Changing Your Habits

  1. Create a plan. After you’ve decided on the specifics of your personality goals, figure out how you will make them happen. Brainstorm specific steps you can take to get rid of your undesirable personality traits and build your new, positive qualities.
    • For instance, if you want to conquer your shyness and become outgoing, you could commit to greeting one new person every day.
    • If you want to stop procrastinating, you might immediately break down large projects into smaller, doable parts and then take action on at least one.
  2. Focus on a goal. Having a goal in mind for making a change can help to keep you motivated. Try to focus on the larger positive aspects of making the change rather than thinking about the negatives.
    • For example, if you want to be a better public speaker, then try writing down what greater goal this will accomplish for you. Maybe being a good public speaker will allow you to become a personal coach or will be a requirement in starting your own business in the future. Write down whatever positive aspects you can think of to help motivate yourself.
  3. Be aware of your behavior. Instead of letting yourself run on autopilot, get into the habit of paying attention to your thoughts and actions. Notice which situations tend to make your unwanted personality traits come out, and develop strategies for handling these situations differently.
    • For instance, if you find yourself arguing when someone criticizes you at work, an alternate strategy might be to take a deep breath before you reply.
    • To establish the habit of self-awareness, practice it for a week or two before you start trying to change your behavior.
  4. Use affirmations. Affirmations are statements that trick your brain into thinking you’ve already achieved your desired outcome, which helps you change your habits more quickly. This is called a “fake it til you make it” approach and it is very effective. Come up with some inspiring affirmations that reflect your goals, and repeat them to yourself several times a day.
    • A couple of examples of good affirmations are “I feel confident and secure in myself” and “I accept responsibility for the things I do.”
    • Repeat your affirmations first thing in the morning, right before you go to bed, and whenever you have an idle moment during the day.
    • Make sure your affirmations are in the present tense, not the future tense. For instance, instead of saying “I will be optimistic,” say, “I am optimistic.”
  5. Look for opportunities to practice your new behaviors. To change your personality, you’ve got to perform a new behavior over and over until it seems natural. This is a long process, so don’t miss an opportunity to practice. Seek out situations that give you the opportunity to behave differently than you’re used to.
    • If you want more opportunities to practice your conversational skills, for instance, you might resolve to go to lunch with your coworkers more often.
    • You can also find support from friends, family, or even by connecting with new like-minded people. Try telling a close friend about your goals to help keep yourself accountable, or join a group such as by looking for a meetup in your area on
    • You might even consider joining a self-development organization to get help developing your new habit. For example, a very useful and well-known organization is called Landmark Education. These can be expensive, but the money may be worth it depending on the importance of the new habit.

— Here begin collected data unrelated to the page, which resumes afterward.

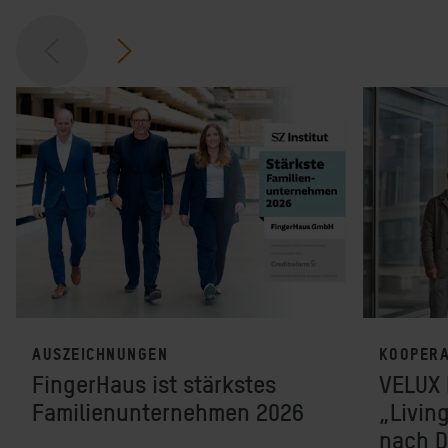
AUSZEICHNUNGEN
KOOPERA
FingerHaus ist stärkstes
VELUX 
Familienunternehmen 2026
„Livin
nach D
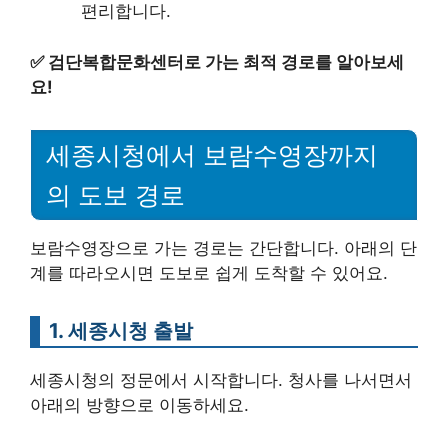
편리합니다.
✅
검단복합문화센터로 가는 최적 경로를 알아보세
요!
세종시청에서 보람수영장까지
의 도보 경로
보람수영장으로 가는 경로는 간단합니다. 아래의 단
계를 따라오시면 도보로 쉽게 도착할 수 있어요.
1. 세종시청 출발
세종시청의 정문에서 시작합니다. 청사를 나서면서
아래의 방향으로 이동하세요.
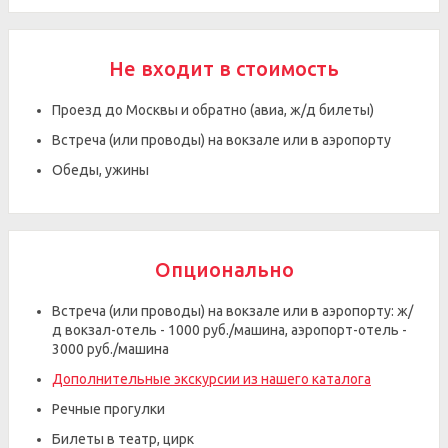
Не входит в стоимость
Проезд до Москвы и обратно (авиа, ж/д билеты)
Встреча (или проводы) на вокзале или в аэропорту
Обеды, ужины
Опционально
Встреча (или проводы) на вокзале или в аэропорту: ж/
д вокзал-отель - 1000 руб./машина, аэропорт-отель -
3000 руб./машина
Дополнительные экскурсии из нашего каталога
Речные прогулки
Билеты в театр, цирк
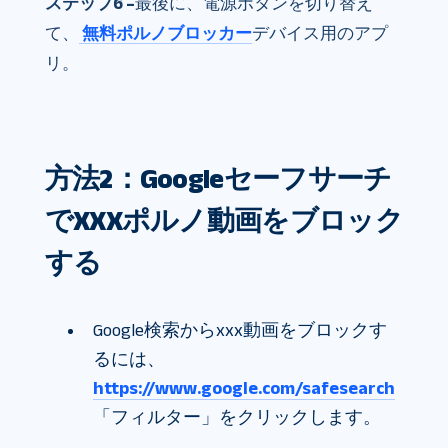
ステップ6 –
最後に、電源ボタンを切り替え
て、
無料ポルノブロッカー
デバイス用のアプ
リ。
方法2：Googleセーフサーチ
でXXXポルノ動画をブロック
する
Google検索からxxx動画をブロックす
るには、
https://www.google.com/safesearch
「フィルター」をクリックします。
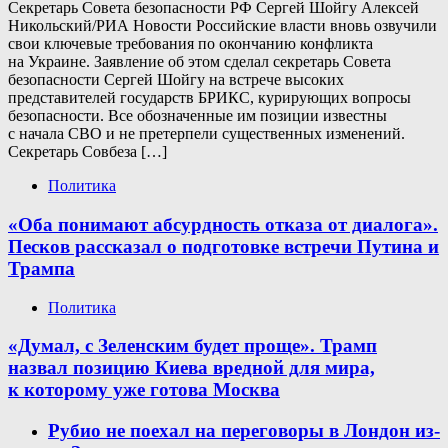
Секретарь Совета безопасности РФ Сергей Шойгу Алексей
Никольский/РИА Новости Российские власти вновь озвучили
свои ключевые требования по окончанию конфликта
на Украине. Заявление об этом сделал секретарь Совета
безопасности Сергей Шойгу на встрече высоких
представителей государств БРИКС, курирующих вопросы
безопасности. Все обозначенные им позиции известны
с начала СВО и не претерпели существенных изменений.
Секретарь Совбеза […]
Политика
«Оба понимают абсурдность отказа от диалога».
Песков рассказал о подготовке встречи Путина и
Трампа
Политика
«Думал, с Зеленским будет проще». Трамп
назвал позицию Киева вредной для мира,
к которому уже готова Москва
Рубио не поехал на переговоры в Лондон из-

  6. Be patient. It can take months or years for your new personality to really feel like you. This is especially true if you’re over the age of 30. Stay persistent, even if you slip up or your progress is slower than you’d like. If you stick with your goals long enough, your brain will eventually forge the new connections you want.
    • Keep in mind that developing a new habit will come with setbacks. Try to develop a plan for dealing with setbacks to help you continue to move forward and progress towards your goals.